Все опасности миновали, все тревоги улеглись; все больное, щемящее упразднилось – навсегда. Во всем существе разлилась горячая струя жизни, во всех мыслях царит убеждение, что отныне жизнь уже пойдет не старой, горькой колеей, а совсем новым, радостным порядком. Конечно, все это волшебство длится какую-нибудь одну минуту, но зато какая это минута… Боже, какая минута!
Истинно говорю, это – наслаждение великое, и, с теоретической точки зрения, отсутствие его в жизни людей, проводящих время в теплых и светлых комнатах, представляет даже очень значительный пробел.

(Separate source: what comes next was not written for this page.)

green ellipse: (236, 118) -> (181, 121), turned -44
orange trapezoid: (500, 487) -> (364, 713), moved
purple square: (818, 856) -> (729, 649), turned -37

Между прочим, я мечтал и об этом, и это были мечтания поистине отрадные. Сначала я душевно скорбел, рисуя себе картину путника, выбивающегося из сил; но так как я человек добрый, то, разумеется, не оставлял его до конца погибнуть и в критическую минуту поспешал на помощь и предоставлял в его распоряжение неприхотливое, но вполне удовлетворительное жилье. И глубока была моя радость, когда вслед затем перед моими глазами постепенно развертывалась картина возрождения…

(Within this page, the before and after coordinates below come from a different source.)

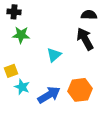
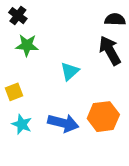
black cross: (14, 12) -> (18, 16), turned 32
cyan star: (22, 87) -> (22, 124), moved
blue arrow: (49, 95) -> (63, 123), turned 45

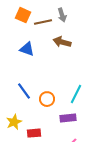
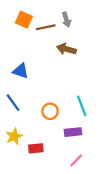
blue triangle: (27, 49) -> (21, 71), moved
blue line: (24, 91) -> (13, 103), moved
cyan line: (76, 94) -> (82, 106), turned -48

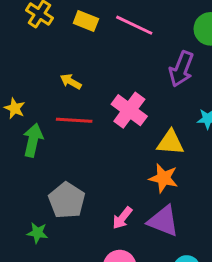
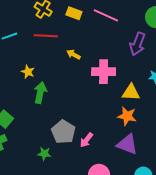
yellow arrow: (71, 82) -> (74, 55), moved
pink cross: (129, 110) -> (104, 72), turned -35
red line: (74, 120) -> (46, 36), moved
pink arrow: (122, 218) -> (86, 140), moved

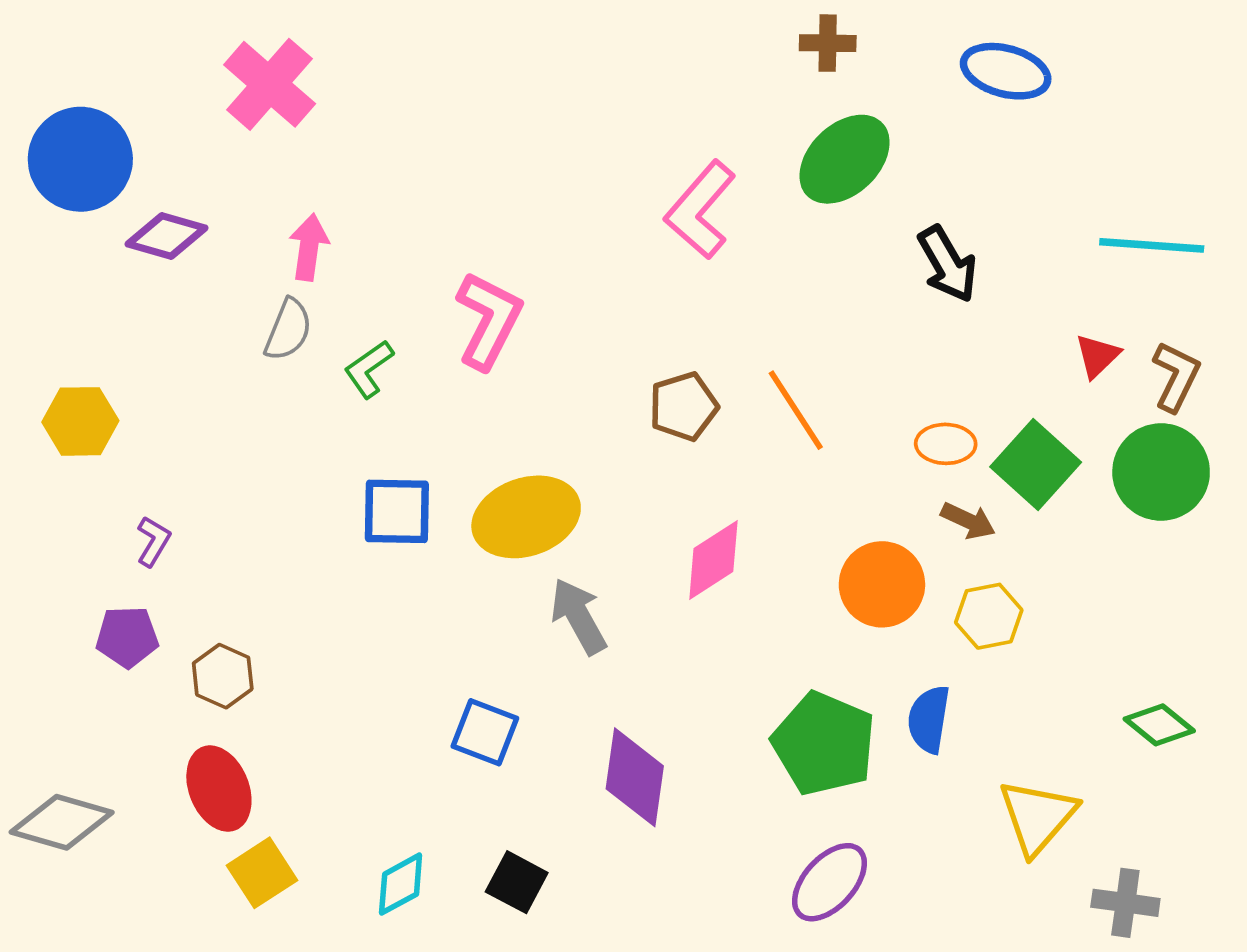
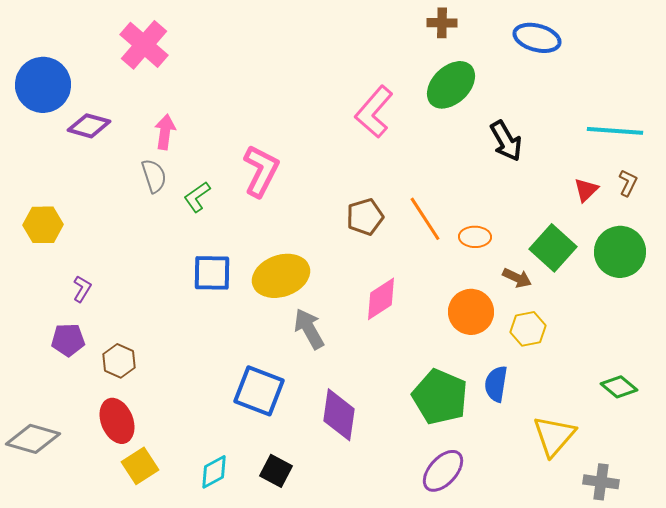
gray semicircle: (288, 330) -> (154, 176), turned -40
brown L-shape: (1176, 376) -> (628, 183), moved, size x0.7
orange ellipse: (946, 444) -> (475, 237), moved
blue square: (485, 732) -> (259, 391), size x1.4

Одним словом, я мечтал, мечтал без конца, мечтал обо всем: о прошлом, настоящем и будущем, мечтал смело, в сладкой уверенности, что никто о моих мечтах не узнает и, следовательно, никто меня не подкузьмит. И, проводя время в этих мечтаниях, чувствовал себя удивительно хорошо. До усталости ходил по комнатам и ни на минуту не уличил свою мысль в бездеятельности; потом садился в кресло, закрывал глаза и опять начинал мысленную работу. Даже так называемые «хозяйственные распоряжения» – и те вскоре приняли у меня мечтательный характер. Придет вечером, перед спаньем, в комнаты старик Лукьяныч и молвит:
– Ну, нынче – зима!
– Ты говоришь: зима?
– Да, зима нынче. И ежели теперича лето с приметами сойдется, так, кажется, конца-краю урожаю не будет!
– Ты думаешь?
– Вот увидите. В прошлом году мы одну только сторону сеном набили, а в нынешнем придется, пожалуй, и на чердаки на скотном сено таскать.
– Гм… это бы…
– Увидите сами, коли ежели я не правду говорю. Такая-то зима у меня на памятях всего раз случилась, когда мне еще пятнадцать лет было. И что в ту пору хлеба нажали, что сена накосили – страсть!
– Бог, братец…
– Само собой, Бог! захочет Бог – полны сусеки хлеба насыплем, не захочет – ни пера земля не родит! это что говорить!
Молчание.
– Распоряжениев насчет завтрашнего дня не будет?
– Нет, что уж…
– Покойной ночи-с!
И все в доме окончательно стихает. Сперва на скотном дворе потухают огни, потом на кухне замирает последний звук гармоники, потом сторож в последний раз стукнул палкой в стену и забрался в сени спать, а наконец ложусь в постель и я сам…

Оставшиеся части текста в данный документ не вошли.